With new head coach Brad Stevens now calling the shots for the Boston Celtics, things aren’t going to be as bad as people think in 2013-14. In fact, the Celtics have enough talent to sneak into the postseason next year.
Boston recently announced the hiring of Stevens, via the team’s official Twitter account:
With a head coach now on the payroll, the Celtics can now prepare for what’s going to be an interesting season. It’s already been a surprising summer for Boston, as the team decided to start rebuilding.
Boston sent Doc Rivers to the Clippers and will be trading Kevin Garnett and Paul Pierce to the Brooklyn Nets, per Adrian Wojnarowski of Yahoo! Sports. It’s not all bad news, though. At the draft, Boston landed Gonzaga product Kelly Olynyk and Colorado State big man Colton Iverson. Boston still has its core of young players as well.
The Celtics made the postseason last year and didn’t even have Rajon Rondo for the entire season, as the point guard tore his ACL in the 38th game. That’s quite the accomplishment for Boston, considering Rondo directs the offense and has a massive impact on the team’s success.
Rondo will be healthy enough to start the year on the floor and will be joined by the likes of Avery Bradley, Jeff Green, Jared Sullinger and Brandon Bass. Boston will also have Gerald Wallace and Kris Humphries as the big names coming over from Brooklyn in the blockbuster deal. Those seven players can get Boston to the playoffs.
While the 2012-13 season averages of those seven players only averages around 65 points per game, that doesn’t take into account down years from Wallace and Humphries, as well as an injury to Sullinger. Also, Rondo was out for an extended period of time, and Green and Bradley only saw limited minutes for most of the year.
The five players already on Boston’s roster have a ton of potential going forward, as they’re all young with a lot of upside. Wallace and Humphries will be solid complimentary players, and Olynyk should play a large role in the frontcourt as well. If he can make a strong transition to the NBA, he’ll make Boston that much better.
It certainly will be a long road to the postseason for the Celtics next season, but it is definitely possible. It hasn’t taken much in the last 10 years to make the playoffs in the Eastern Conference. Over that span, the No. 8 seed in the playoffs has finished at .500 or better just three times. Boston can play worse than .500 and still make it in.

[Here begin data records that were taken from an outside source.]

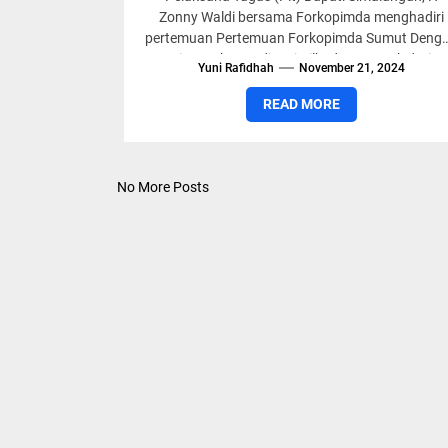
Secara Virtual
Zonny Waldi bersama Forkopimda menghadiri
pertemuan Pertemuan Forkopimda Sumut Deng
Tim Desk Koordinasi Pilkada Serentak dari
Yuni Rafidhah
November 21, 2024
Kemenko Polkam RI...
READ MORE
No More Posts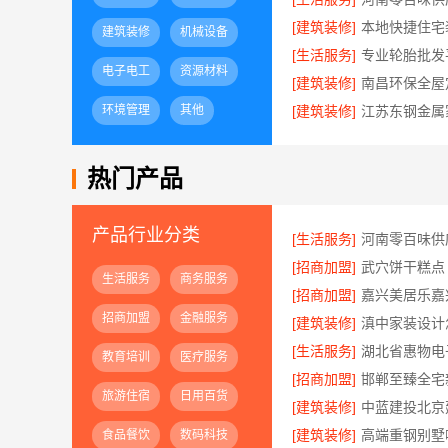
[建筑装修]
建筑装修
机械设备
[生活服务]
电子电工
资源材料
[建筑装修]
环境管理
其他
[建筑装修]
热门产品
产品行业分类
[生活服务]
[招商加盟]
武穴饼干糕点
生活服务
商务服务
[招商加盟]
招商加盟
金融服务
[建筑装修]
[生活服务]
教育培训
医疗服务
[招商加盟]
旅游住宿
日用百货
[建筑装修]
[建筑装修]
食品餐饮
数码科技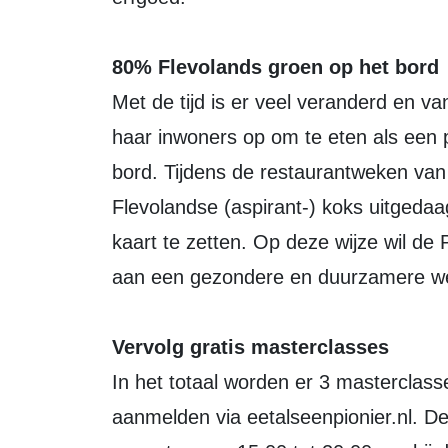
80% Flevolands groen op het bord
Met de tijd is er veel veranderd en v
haar inwoners op om te eten als een 
bord. Tijdens de restaurantweken va
Flevolandse (aspirant-) koks uitgedaa
kaart te zetten. Op deze wijze wil de 
aan een gezondere en duurzamere we
Vervolg gratis masterclasses
In het totaal worden er 3 masterclas
aanmelden via eetalseenpionier.nl. D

The average winning percentage of those 10 teams is .480, meaning around 39 or 40 wins on the year. The Celtics haven't finished with 38 wins or fewer since 2006-07, when they didn’t have Ray Allen or Kevin Garnett. While it’s definitely possible that Boston stinks next year, a postseason berth shouldn’t be counted out just yet.
If there’s one thing that the basketball world has learned in the past few years, it’s to never count out a team coached by Stevens. He put Butler on the map, making it to back-to-back National Championships in 2010 and 2011. This is Butler we’re talking about here, not Duke, North Carolina or UConn. This is Butler.
Stevens is a brilliant young coach that’s bound to put together a winning strategy each night for the Celtics. Remember, Boston will likely only need 39 wins to get into the postseason. If you don’t think that the Celtics can win 39 games next season with Stevens calling the plays, then just wait for him to prove you wrong.
No one ever thought that Butler would make it to the National Championship both of those years, but it did. Stevens is the definition of a Cinderella coach. In 2013-14, the Celtics will be the Cinderella team that everyone watches, as Stevens will take them to the postseason when no one thought it was even close to being possible.